DESCRIPTION (provided by applicant): PROJECT SUMMARY: Patients with diabetes and neuropathy report a significantly decreased quality of life secondary to diabetic neuropathic pain (DNP). Patients with DNP experience lower extremity burning or "shock-like sensations" with increased sensitivity to both painful (hyperalgesia) and nonpainful stimuli (allodynia). Despite the high morbidity of DNP, mechanisms underlying the onset and progression of this complication are poorly understood. Our goal is to identify specific proteins that could serve as therapeutic targets in the treatment of DNP. As a first step, we quantitated DNP in a genetic model of type 2 diabetes, the db/db mouse. By 8 weeks of age, these mice experience thermal and mechanical allodynia. These signs of DNP correspond with nerve growth factor (NGF) up-regulation, tropomysin-related kinase (Trk) A receptor activation, subsequent p38 kinase activation, and increased substance P (SP) expression in dorsal root ganglion (DRG) neurons.
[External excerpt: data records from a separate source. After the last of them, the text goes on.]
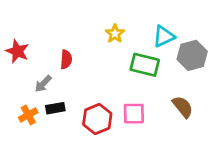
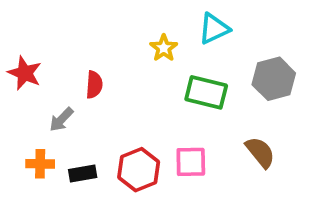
cyan triangle: (164, 36) -> (214, 29), moved
black rectangle: (55, 108) -> (83, 173), moved
orange cross: (28, 115) -> (40, 164), turned 30

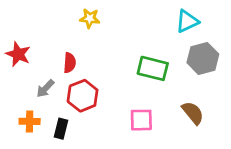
cyan triangle: (214, 29) -> (187, 21), moved
yellow star: (164, 48) -> (90, 18), moved, turned -30
red hexagon: (139, 170) -> (83, 96), moved
black rectangle: (83, 173) -> (61, 129), turned -66

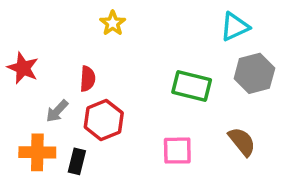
yellow star: (90, 18) -> (113, 23), turned 30
orange cross: (30, 121) -> (37, 152), size x1.4

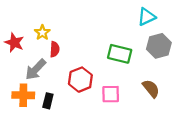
yellow star: (113, 23) -> (42, 32), moved
gray arrow: (57, 111) -> (36, 69), size x1.5
red hexagon: (104, 120) -> (80, 80), moved

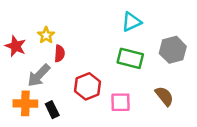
cyan triangle: (147, 17) -> (131, 22), moved
black rectangle: (48, 101) -> (52, 110), turned -40

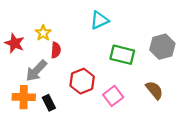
cyan triangle: (131, 22) -> (99, 20), moved
pink square: (120, 102) -> (113, 96), turned -36

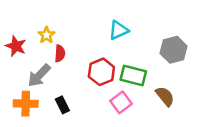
cyan triangle: (99, 20) -> (119, 30), moved
green rectangle: (122, 55) -> (133, 75), moved
red hexagon: (82, 81) -> (101, 72), moved
black rectangle: (49, 103) -> (62, 105), moved

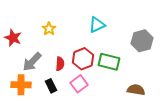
yellow star: (46, 35) -> (49, 29), moved
red semicircle: (60, 53) -> (60, 64), moved
brown semicircle: (165, 96) -> (136, 90), moved, turned -42
pink square: (121, 102) -> (79, 84), moved

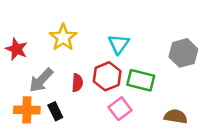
cyan triangle: (97, 25) -> (119, 44), moved, turned -30
yellow star: (49, 29) -> (63, 37), size x1.5
pink square: (79, 84) -> (120, 109), moved
black rectangle: (51, 86) -> (55, 111), moved

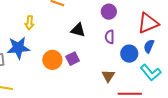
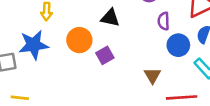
purple semicircle: (110, 37) -> (164, 21), moved
orange circle: (52, 60) -> (79, 40), moved

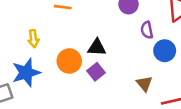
black triangle: (110, 18) -> (97, 47), moved

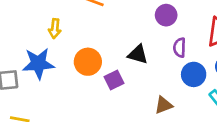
black triangle: (97, 47) -> (138, 54), moved
brown triangle: (144, 84) -> (164, 105), turned 36

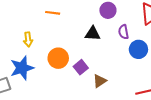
black triangle: (138, 54) -> (93, 34), moved
brown triangle: (164, 105) -> (100, 81), moved

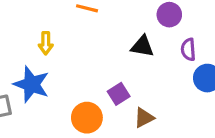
orange circle: (58, 58) -> (87, 118), moved
blue star: (22, 68) -> (31, 84), turned 30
This proposal will test the hypothesis that NGF signaling in DRG neurons underlies the development of diabetes- induced pain behavior in type 2 diabetes. We hypothesize that diabetes-enhanced NGF expression activates TrkA receptors on DRG neurons, leading to downstream activation of p38 kinase-SP pathway. Activation of this pathway leads to thermal hyperalgesia and mechanical allodynia in animal models of type 2 diabetes and to DNP in man. RELEVANCE: Type 2 diabetes is increasing to epidemic proportions within the United States. A common complication of type 2 diabetes is DNP. Currently, DNP is difficult to manage and is responsible for significant patient morbidity and poor quality of life. In this proposal we seek to identify new therapeutic targets for DNP based upon a more thorough understanding of the pathogenesis of this disorder.
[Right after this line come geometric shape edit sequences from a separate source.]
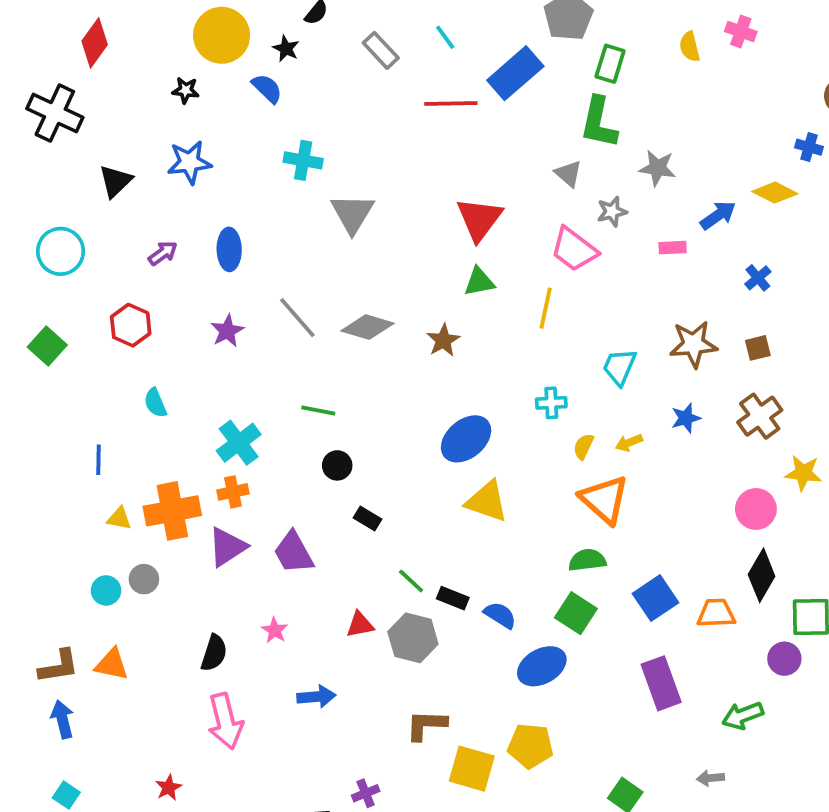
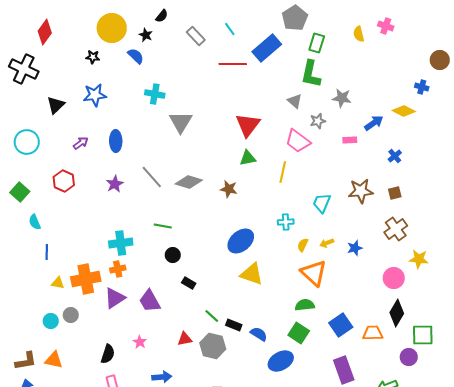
brown star: (443, 340) -> (229, 189), turned -30
cyan semicircle: (155, 403) -> (35, 222), moved
blue star: (686, 418) -> (355, 248), moved
cyan cross: (239, 443) -> (121, 243), turned 30

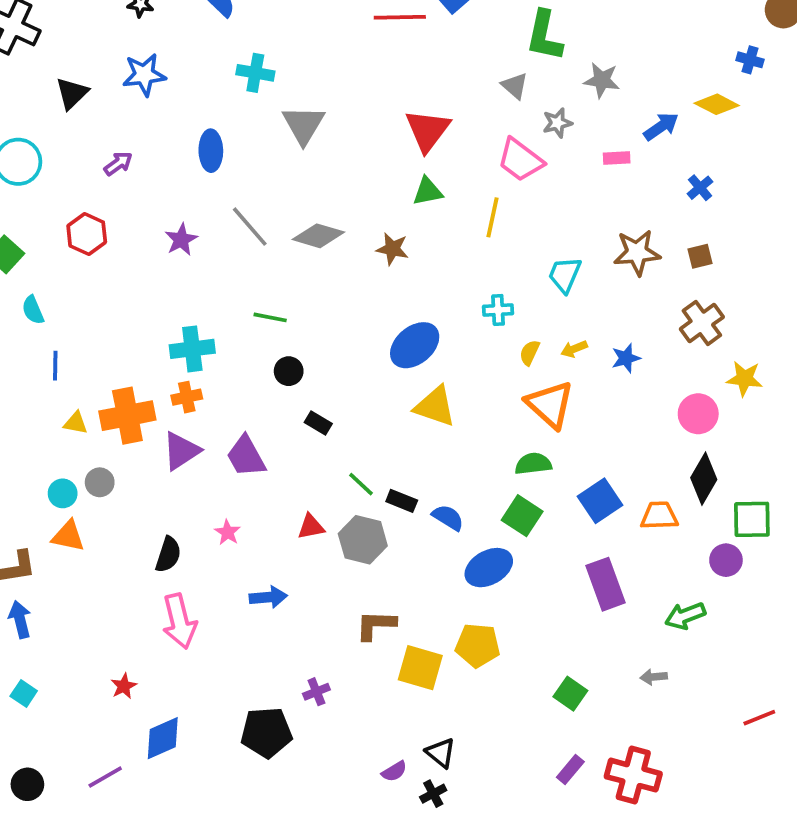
blue ellipse: (116, 141) -> (211, 151), moved
orange triangle: (54, 360) -> (68, 536), moved

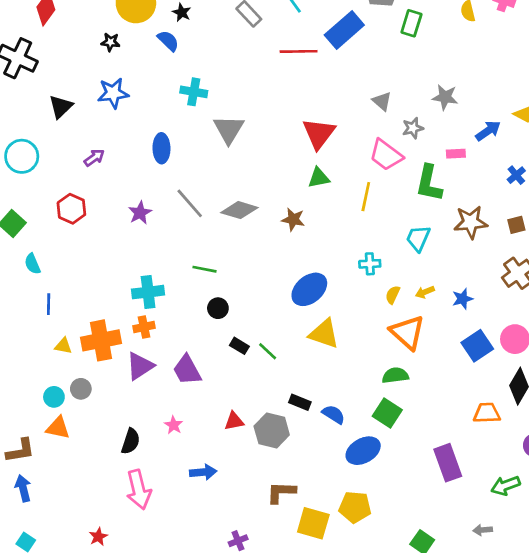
green L-shape: (544, 36) -> (429, 183), moved
green line: (361, 484) -> (268, 351), moved
blue square: (600, 501) -> (477, 346), moved

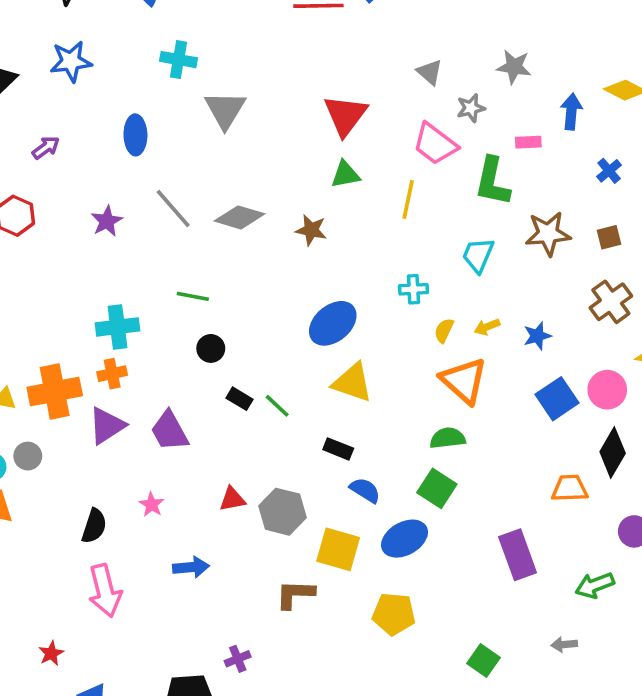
blue arrow: (488, 131) -> (571, 112), turned -50
black rectangle: (300, 402) -> (338, 449), moved
yellow square: (313, 523) -> (338, 549), moved

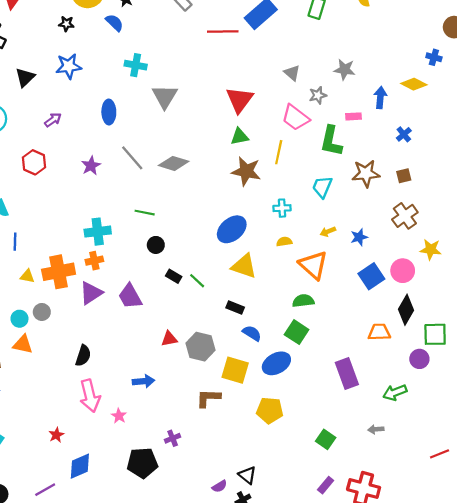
brown star: (311, 230) -> (246, 171), moved, size x1.5
yellow semicircle: (444, 330) -> (284, 242), moved, turned 56
pink star: (152, 504) -> (119, 416), moved

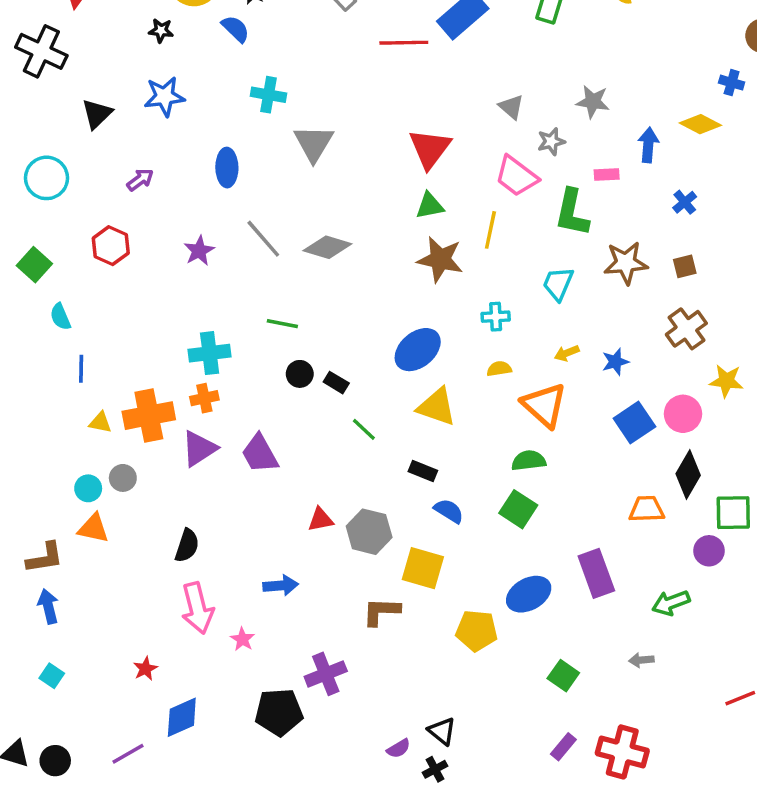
black rectangle: (174, 276) -> (336, 383), moved
blue ellipse: (276, 363) -> (529, 594), moved
purple cross: (173, 438) -> (326, 674), size x1.6

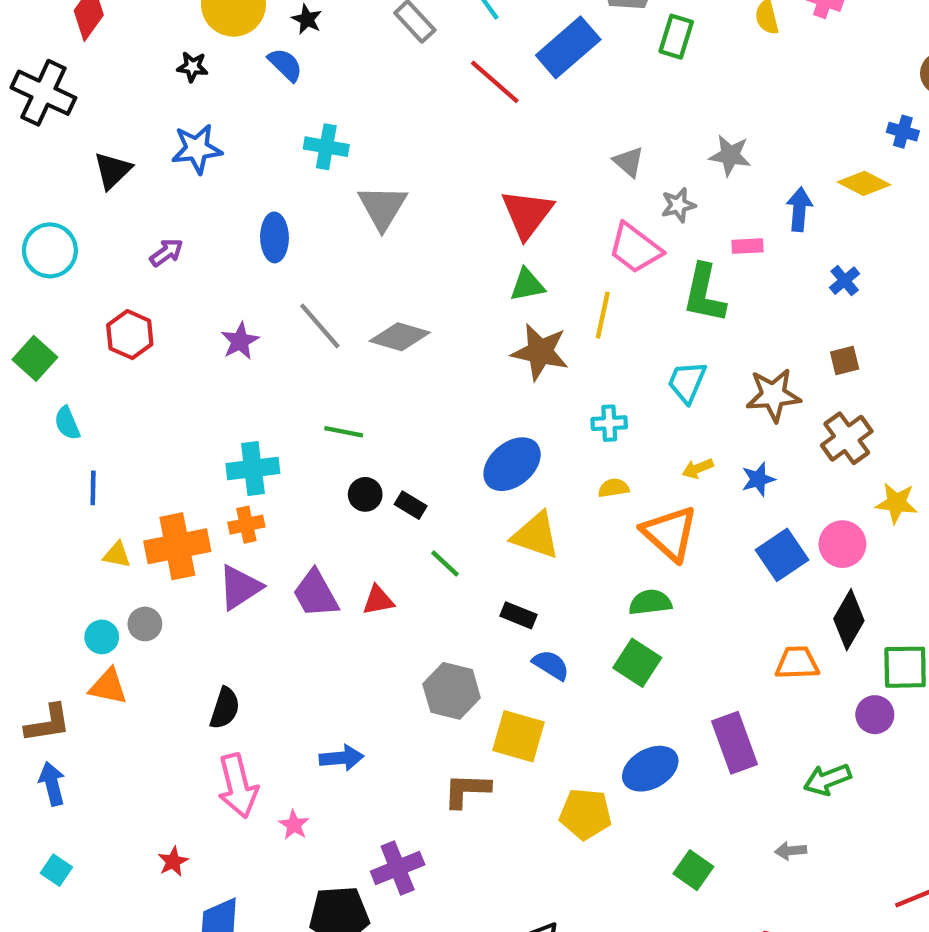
red line: (404, 43) -> (495, 82), turned 42
brown star: (626, 263) -> (773, 395), moved
red triangle: (321, 520) -> (378, 600), moved

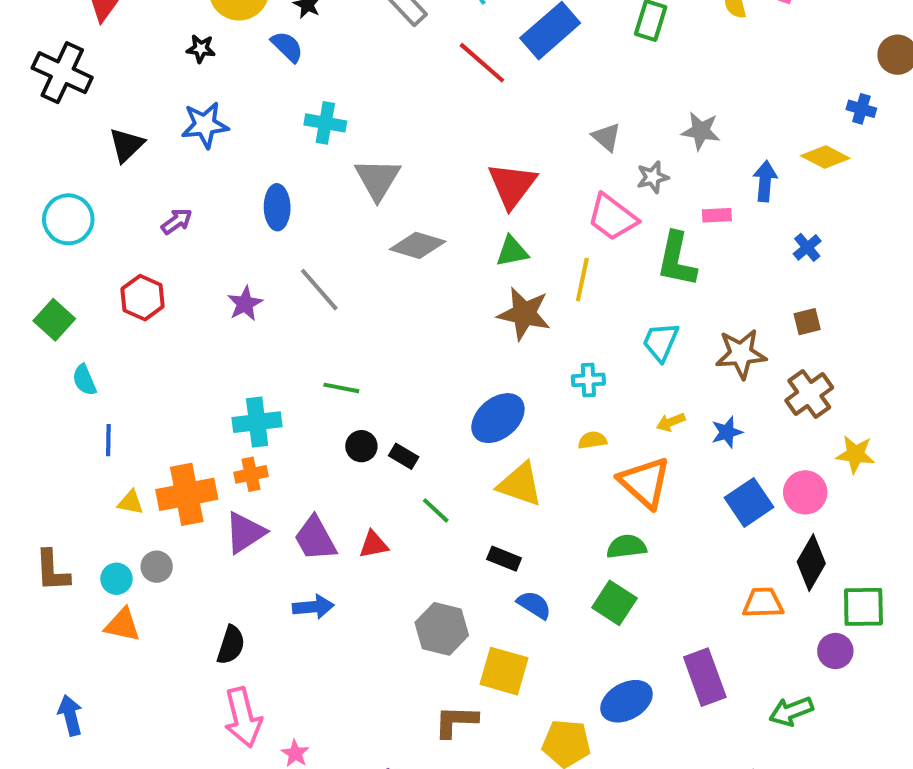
gray diamond: (400, 337) -> (418, 245), moved
brown L-shape: (48, 723) -> (52, 571), moved, turned 96
blue arrow: (341, 758) -> (313, 607), moved

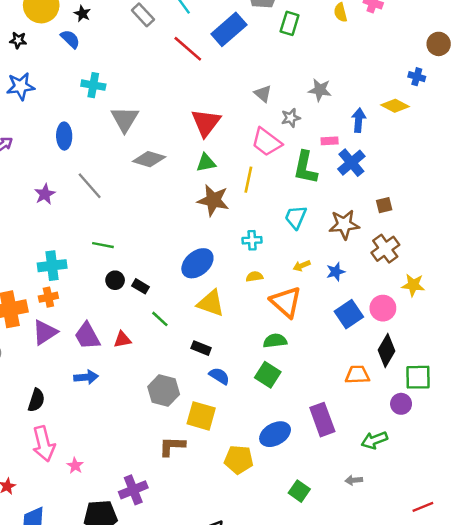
blue cross: (807, 247) -> (351, 163), moved, size x1.6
描述（由申请人提供）：项目总结：糖尿病和神经病变患者报告继发于糖尿病神经性疼痛（DNP）的生活质量显著降低。患有DNP的患者经历下肢烧灼感或“休克样感觉”，对疼痛（痛觉过敏）和非疼痛刺激（异常性疼痛）的敏感性增加。尽管DNP的发病率很高，但这种并发症的发病和进展机制仍知之甚少。我们的目标是确定特定的蛋白质，可以作为治疗DNP的治疗靶点。作为第一步，我们在2型糖尿病的遗传模型db/db小鼠中定量DNP。到8周龄时，这些小鼠经历热和机械异常性疼痛。DNP的这些体征对应于背根神经节（DRG）神经元中神经生长因子（NGF）上调、原溶酶相关激酶（Trk）A受体活化、随后的p38激酶活化和P物质（SP）表达增加。这项建议将测试的假设，神经生长因子信号在背根神经节神经元的基础上发展的糖尿病引起的疼痛行为的2型糖尿病。我们假设糖尿病增强的NGF表达激活DRG神经元上的TrkA受体，导致下游p38激酶-SP通路的激活。激活这一途径导致热痛觉过敏和机械异常性疼痛的动物模型中的2型糖尿病和DNP在man. RELEVANCE：2型糖尿病正在增加到流行病的比例在美国。2型糖尿病的常见并发症是DNP。目前，DNP难以管理，并导致患者发病率高和生活质量差。在这个建议中，我们寻求确定新的治疗目标DNP的基础上更彻底地了解这种疾病的发病机制。